Par ailleurs, le processus de passation des marchés d’importations est lui aussi souvent accusé d’être à l’origine des retards dans le renouvellement des stocks. En juin 2022, par exemple, des traders, sélectionnés après un appel d’offres, avaient finalement jeté l’éponge jugeant les primes trop bases. Ce qui a obligé la commission de passation des marchés, logée au Minee, à reprendre le processus, faisant courir au pays le risque d’une perturbation dans l’approvisionnement des produits pétroliers.

Plusieurs sources au sein du Groupement des professionnels du pétrole affirment que la libéralisation des importations des produits pétroliers devrait permettre d’éviter ces problèmes, si l’État et les acteurs du secteur capitalisent les acquis du mécanisme précédent. « L’État connaît déjà le niveau de prime que les traders sont prêts à accepter. On ne pourra plus lui raconter m’importe quoi. L’administration peut d’ailleurs fixer un montant plancher de prime à ne pas dépasser », tente-t-on de rassurer.
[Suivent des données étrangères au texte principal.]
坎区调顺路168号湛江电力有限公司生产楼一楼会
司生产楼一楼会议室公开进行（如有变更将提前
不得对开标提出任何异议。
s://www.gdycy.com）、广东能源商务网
En tout cas, selon les nouvelles directives de Paul Biya, il revient au ministère de l’Eau et de l’Énergie de « veiller à ce que les entreprises chargées de l’importation et de la distribution des différents produits respectent les prix homologués par le gouvernement ». L’enjeu est en effet important : une non maitrise des primes des traders pourrait compromettre le « soutien à la raffinerie » sur lequel repose le remboursement de la dette restructurée de la Sonara.